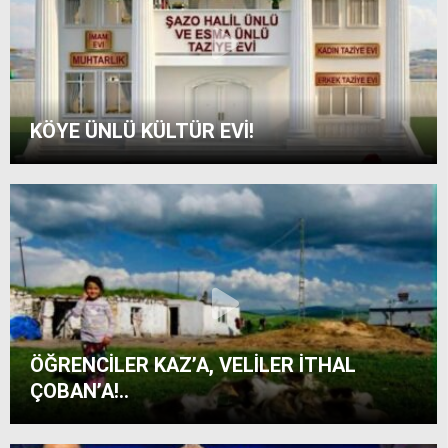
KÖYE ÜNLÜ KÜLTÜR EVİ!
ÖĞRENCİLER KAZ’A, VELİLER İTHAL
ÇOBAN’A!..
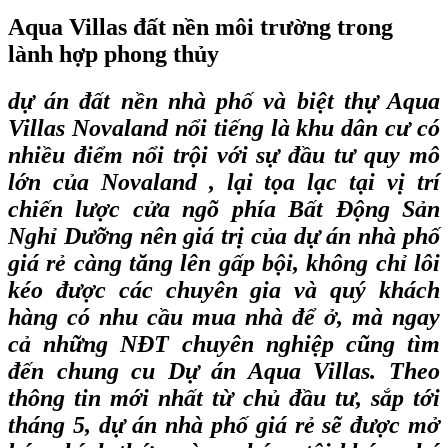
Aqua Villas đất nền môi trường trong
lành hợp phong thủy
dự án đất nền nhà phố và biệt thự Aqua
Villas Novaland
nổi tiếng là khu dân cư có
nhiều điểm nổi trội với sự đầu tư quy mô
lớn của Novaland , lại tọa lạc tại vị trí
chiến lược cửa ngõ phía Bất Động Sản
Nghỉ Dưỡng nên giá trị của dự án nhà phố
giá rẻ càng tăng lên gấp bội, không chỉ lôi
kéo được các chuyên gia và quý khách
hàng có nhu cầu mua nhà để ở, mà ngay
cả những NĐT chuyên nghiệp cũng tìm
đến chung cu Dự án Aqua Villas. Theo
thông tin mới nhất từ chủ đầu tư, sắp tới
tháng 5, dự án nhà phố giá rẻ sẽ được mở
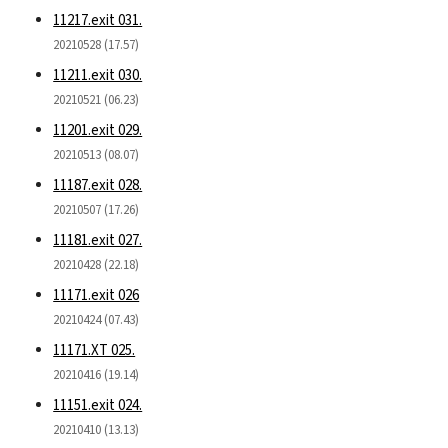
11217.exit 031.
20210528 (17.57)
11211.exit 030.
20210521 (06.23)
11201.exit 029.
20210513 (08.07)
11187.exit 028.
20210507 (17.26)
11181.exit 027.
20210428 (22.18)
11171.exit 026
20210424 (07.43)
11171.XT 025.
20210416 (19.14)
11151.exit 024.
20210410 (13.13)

*-*-*

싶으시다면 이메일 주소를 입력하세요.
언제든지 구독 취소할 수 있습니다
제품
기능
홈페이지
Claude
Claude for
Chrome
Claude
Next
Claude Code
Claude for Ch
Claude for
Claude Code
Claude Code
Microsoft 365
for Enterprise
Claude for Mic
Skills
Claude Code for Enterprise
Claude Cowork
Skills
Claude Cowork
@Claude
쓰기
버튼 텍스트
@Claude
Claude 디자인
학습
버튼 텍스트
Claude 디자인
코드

*-*-*

The output is the stretch above from the line with "KÖYE ÜNLÜ KÜLTÜR EVİ!" through the line with "20210410 (13.13)", copied word for word with both ends kept and every picture dropped.

KÖYE ÜNLÜ KÜLTÜR EVİ!
ÖĞRENCİLER KAZ’A, VELİLER İTHAL
ÇOBAN’A!..
Aqua Villas đất nền môi trường trong
lành hợp phong thủy
dự án đất nền nhà phố và biệt thự Aqua
Villas Novaland
nổi tiếng là khu dân cư có
nhiều điểm nổi trội với sự đầu tư quy mô
lớn của Novaland , lại tọa lạc tại vị trí
chiến lược cửa ngõ phía Bất Động Sản
Nghỉ Dưỡng nên giá trị của dự án nhà phố
giá rẻ càng tăng lên gấp bội, không chỉ lôi
kéo được các chuyên gia và quý khách
hàng có nhu cầu mua nhà để ở, mà ngay
cả những NĐT chuyên nghiệp cũng tìm
đến chung cu Dự án Aqua Villas. Theo
thông tin mới nhất từ chủ đầu tư, sắp tới
tháng 5, dự án nhà phố giá rẻ sẽ được mở
11217.exit 031.
20210528 (17.57)
11211.exit 030.
20210521 (06.23)
11201.exit 029.
20210513 (08.07)
11187.exit 028.
20210507 (17.26)
11181.exit 027.
20210428 (22.18)
11171.exit 026
20210424 (07.43)
11171.XT 025.
20210416 (19.14)
11151.exit 024.
20210410 (13.13)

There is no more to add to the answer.